Rezende: Eu estava conversando sobre isso com o Paulo Betti. Temos agora no teatro Gerald Thomas, Moacir Goes, fulanos, beltranos e tal. É a vanguarda, é a vanguarda! Moacir Goes ganhou o Prêmio Shell e o Jornal do Brasil deu uma página inteira para ele. Um amigo me disse: “Eu não conheço um trabalho desse cara, ele é um gênio e eu não posso perder”. Ligou para o teatro: quero reservar um lugar para ver a peça dirigida por Moacir Goes, na quinta-feira”. Disseram que não precisava reservar, que teria lugar para ele. Meu amigo perguntou: “Quantos lugares têm o teatro?”. Então responderam: “Trinta, mas pode vir que tem lugar”. Pô, é uma loucura! O cara é um gênio e dez gatos pingados, três vezes por semana, vão ver seu trabalho. E o Brasil pegando fogo, compreende?

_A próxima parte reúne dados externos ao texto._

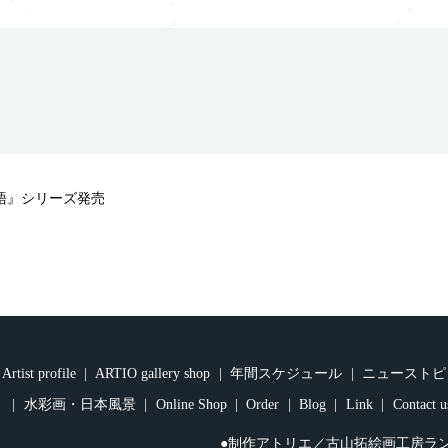
語』シリーズ発売
Artist profile
ARTIO gallery shop
年間スケジュール
ニューストピ
水彩画・日本風景
Online Shop
Order
Blog
Link
Contact u
●制作アトリエ／古山拓絵画工房ラ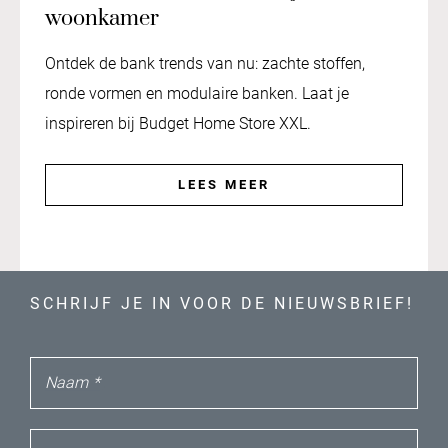
woonkamer
Ontdek de bank trends van nu: zachte stoffen,
ronde vormen en modulaire banken. Laat je
inspireren bij Budget Home Store XXL.
LEES MEER
SCHRIJF JE IN VOOR DE NIEUWSBRIEF!
Naam
*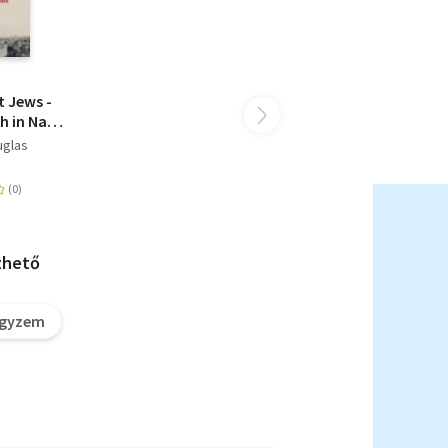
t Jews -
h in Nazi
a
uglas
zhető
egyzem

“Nelson Rodrigues diria: “Gerald Thomas adora ver sua mulher trepando. É um gênio do teatro!”

Li na revista Interview uma entrevista com Gerald Thomas, em que ele dizia: “Adoro ver minha mulher, Fernandinha Torres, trepando com outra pessoa”. Aí todo mundo diz: “Gerald Thomas é um gênio, ele adora ver a mulher trepando com outro cara!”. Era preciso que Nelson Rodrigues estivesse vivo para escrever uma de suas crônicas: “Gerald Thomas adora ver sua mulher trepando. É um gênio, é um gênio! É um gênio do nosso teatro” (imitando a voz de Nelson Rodrigues). A discussão da cultura brasileira é um negócio! O Brasil pegando fogo e meia dúzia de carinhas por aí com umas porra-louquices, fazendo charme. Um aparece pelado, o outro diz que gosta de ver a mulher trepando. Isso é um empobrecimento da cultura brasileira. Você pega um Euclides da Cunha, um Graciliano Ramos… Não é só uma questão de engajamento político, mas de qualidade, de dimensão artística. Eu me lembro que, quando adolescente, tinha acabado de ler Jorge Amado e foi um momento triste. É como comprar uva e ver acabar o cacho. Ficamos esperando o cara escrever outro livro. Tem esse lado da cultura brasileira, do cinema brasileiro. As pessoas querem ver. Mas fazer filme para passar na Estação Botafogo… Temos que partir para um negócio realmente voltado para o Brasil, ter um compromisso para o país, com a sociedade brasileira. Por que abrir-mão do nosso público? O Brasil é um país de 150 milhões de habitantes. Por que vamos deixar esse público para os americanos? Por motivos econômicos, culturais e políticos, temos que conquistar nosso mercado.